## EXERCISE DIRECTIONS
When you transcribe the data below, reproduce every line exactly and leave each picture out.
________
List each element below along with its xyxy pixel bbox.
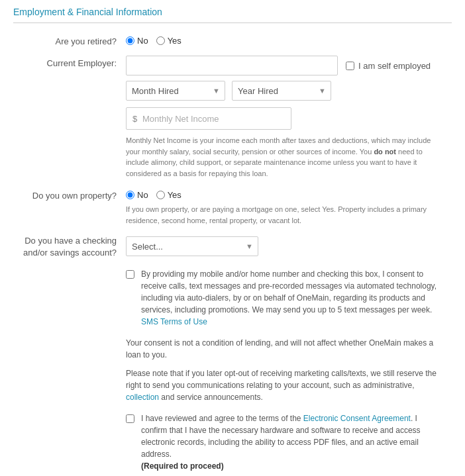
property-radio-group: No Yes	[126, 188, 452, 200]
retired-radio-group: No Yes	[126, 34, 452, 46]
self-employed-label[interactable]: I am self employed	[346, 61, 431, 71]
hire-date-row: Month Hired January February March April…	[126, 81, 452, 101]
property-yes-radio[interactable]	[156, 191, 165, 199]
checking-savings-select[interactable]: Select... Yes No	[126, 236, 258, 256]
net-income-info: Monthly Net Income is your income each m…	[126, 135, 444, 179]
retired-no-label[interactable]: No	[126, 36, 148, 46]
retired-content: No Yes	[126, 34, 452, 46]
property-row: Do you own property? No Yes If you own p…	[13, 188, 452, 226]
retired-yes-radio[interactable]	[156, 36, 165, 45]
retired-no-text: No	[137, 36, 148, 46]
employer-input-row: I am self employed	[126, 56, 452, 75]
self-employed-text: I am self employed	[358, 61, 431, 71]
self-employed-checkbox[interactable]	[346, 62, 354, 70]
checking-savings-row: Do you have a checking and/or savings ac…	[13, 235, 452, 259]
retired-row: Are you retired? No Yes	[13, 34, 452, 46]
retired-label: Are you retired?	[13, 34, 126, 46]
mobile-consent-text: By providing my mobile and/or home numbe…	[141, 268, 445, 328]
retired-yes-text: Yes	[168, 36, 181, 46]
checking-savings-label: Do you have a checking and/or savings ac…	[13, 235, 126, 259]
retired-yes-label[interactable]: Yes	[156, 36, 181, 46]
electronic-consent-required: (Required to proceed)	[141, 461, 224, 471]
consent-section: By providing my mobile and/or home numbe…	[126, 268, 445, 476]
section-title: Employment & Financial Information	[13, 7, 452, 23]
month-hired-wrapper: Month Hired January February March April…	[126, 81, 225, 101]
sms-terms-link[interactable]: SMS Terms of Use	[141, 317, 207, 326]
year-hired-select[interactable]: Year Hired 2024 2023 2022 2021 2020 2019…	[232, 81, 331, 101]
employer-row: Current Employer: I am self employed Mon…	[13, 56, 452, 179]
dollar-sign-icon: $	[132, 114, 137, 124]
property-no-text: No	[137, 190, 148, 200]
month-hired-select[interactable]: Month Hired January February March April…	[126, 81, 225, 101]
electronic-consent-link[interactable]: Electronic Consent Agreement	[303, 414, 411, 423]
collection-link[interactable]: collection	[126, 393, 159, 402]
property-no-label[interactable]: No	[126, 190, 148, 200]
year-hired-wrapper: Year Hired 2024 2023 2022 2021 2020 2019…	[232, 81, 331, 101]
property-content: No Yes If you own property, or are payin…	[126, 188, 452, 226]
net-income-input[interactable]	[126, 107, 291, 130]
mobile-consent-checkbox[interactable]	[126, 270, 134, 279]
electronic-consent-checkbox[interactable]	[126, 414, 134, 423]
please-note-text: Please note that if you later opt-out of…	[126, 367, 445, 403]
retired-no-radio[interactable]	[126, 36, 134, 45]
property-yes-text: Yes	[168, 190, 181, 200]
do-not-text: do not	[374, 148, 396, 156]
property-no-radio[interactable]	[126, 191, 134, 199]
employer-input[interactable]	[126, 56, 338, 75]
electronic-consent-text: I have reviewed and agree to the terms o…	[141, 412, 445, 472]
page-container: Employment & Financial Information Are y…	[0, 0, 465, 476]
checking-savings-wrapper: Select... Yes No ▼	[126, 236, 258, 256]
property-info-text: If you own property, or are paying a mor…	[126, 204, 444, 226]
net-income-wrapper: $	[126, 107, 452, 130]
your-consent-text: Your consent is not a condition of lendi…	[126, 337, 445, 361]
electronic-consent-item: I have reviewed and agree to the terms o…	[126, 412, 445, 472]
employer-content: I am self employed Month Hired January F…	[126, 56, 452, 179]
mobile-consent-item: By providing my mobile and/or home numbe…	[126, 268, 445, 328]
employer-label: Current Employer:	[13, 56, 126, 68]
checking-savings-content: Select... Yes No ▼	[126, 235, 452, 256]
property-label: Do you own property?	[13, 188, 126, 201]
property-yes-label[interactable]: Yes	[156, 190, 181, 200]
________
## REPLY TO THE TASK
List each element below along with its xyxy pixel bbox.
property-radio-group: No Yes	[126, 188, 452, 200]
retired-radio-group: No Yes	[126, 34, 452, 46]
self-employed-label[interactable]: I am self employed	[346, 61, 431, 71]
hire-date-row: Month Hired January February March April…	[126, 81, 452, 101]
property-yes-radio[interactable]	[156, 191, 165, 199]
checking-savings-select[interactable]: Select... Yes No	[126, 236, 258, 256]
net-income-info: Monthly Net Income is your income each m…	[126, 135, 444, 179]
retired-no-label[interactable]: No	[126, 36, 148, 46]
retired-content: No Yes	[126, 34, 452, 46]
property-row: Do you own property? No Yes If you own p…	[13, 188, 452, 226]
retired-yes-radio[interactable]	[156, 36, 165, 45]
retired-no-text: No	[137, 36, 148, 46]
employer-input-row: I am self employed	[126, 56, 452, 75]
self-employed-text: I am self employed	[358, 61, 431, 71]
self-employed-checkbox[interactable]	[346, 62, 354, 70]
checking-savings-row: Do you have a checking and/or savings ac…	[13, 235, 452, 259]
retired-row: Are you retired? No Yes	[13, 34, 452, 46]
retired-label: Are you retired?	[13, 34, 126, 46]
mobile-consent-text: By providing my mobile and/or home numbe…	[141, 268, 445, 328]
retired-yes-text: Yes	[168, 36, 181, 46]
checking-savings-label: Do you have a checking and/or savings ac…	[13, 235, 126, 259]
retired-yes-label[interactable]: Yes	[156, 36, 181, 46]
electronic-consent-required: (Required to proceed)	[141, 461, 224, 471]
consent-section: By providing my mobile and/or home numbe…	[126, 268, 445, 476]
section-title: Employment & Financial Information	[13, 7, 452, 23]
month-hired-wrapper: Month Hired January February March April…	[126, 81, 225, 101]
sms-terms-link[interactable]: SMS Terms of Use	[141, 317, 207, 326]
year-hired-select[interactable]: Year Hired 2024 2023 2022 2021 2020 2019…	[232, 81, 331, 101]
employer-row: Current Employer: I am self employed Mon…	[13, 56, 452, 179]
dollar-sign-icon: $	[132, 114, 137, 124]
property-no-text: No	[137, 190, 148, 200]
month-hired-select[interactable]: Month Hired January February March April…	[126, 81, 225, 101]
electronic-consent-link[interactable]: Electronic Consent Agreement	[303, 414, 411, 423]
collection-link[interactable]: collection	[126, 393, 159, 402]
property-no-label[interactable]: No	[126, 190, 148, 200]
year-hired-wrapper: Year Hired 2024 2023 2022 2021 2020 2019…	[232, 81, 331, 101]
property-content: No Yes If you own property, or are payin…	[126, 188, 452, 226]
net-income-input[interactable]	[126, 107, 291, 130]
mobile-consent-checkbox[interactable]	[126, 270, 134, 279]
electronic-consent-checkbox[interactable]	[126, 414, 134, 423]
please-note-text: Please note that if you later opt-out of…	[126, 367, 445, 403]
retired-no-radio[interactable]	[126, 36, 134, 45]
property-yes-text: Yes	[168, 190, 181, 200]
do-not-text: do not	[374, 148, 396, 156]
property-no-radio[interactable]	[126, 191, 134, 199]
employer-input[interactable]	[126, 56, 338, 75]
electronic-consent-text: I have reviewed and agree to the terms o…	[141, 412, 445, 472]
page-container: Employment & Financial Information Are y…	[0, 0, 465, 476]
checking-savings-wrapper: Select... Yes No ▼	[126, 236, 258, 256]
property-info-text: If you own property, or are paying a mor…	[126, 204, 444, 226]
net-income-wrapper: $	[126, 107, 452, 130]
your-consent-text: Your consent is not a condition of lendi…	[126, 337, 445, 361]
electronic-consent-item: I have reviewed and agree to the terms o…	[126, 412, 445, 472]
employer-content: I am self employed Month Hired January F…	[126, 56, 452, 179]
mobile-consent-item: By providing my mobile and/or home numbe…	[126, 268, 445, 328]
employer-label: Current Employer:	[13, 56, 126, 68]
checking-savings-content: Select... Yes No ▼	[126, 235, 452, 256]
property-label: Do you own property?	[13, 188, 126, 201]
property-yes-label[interactable]: Yes	[156, 190, 181, 200]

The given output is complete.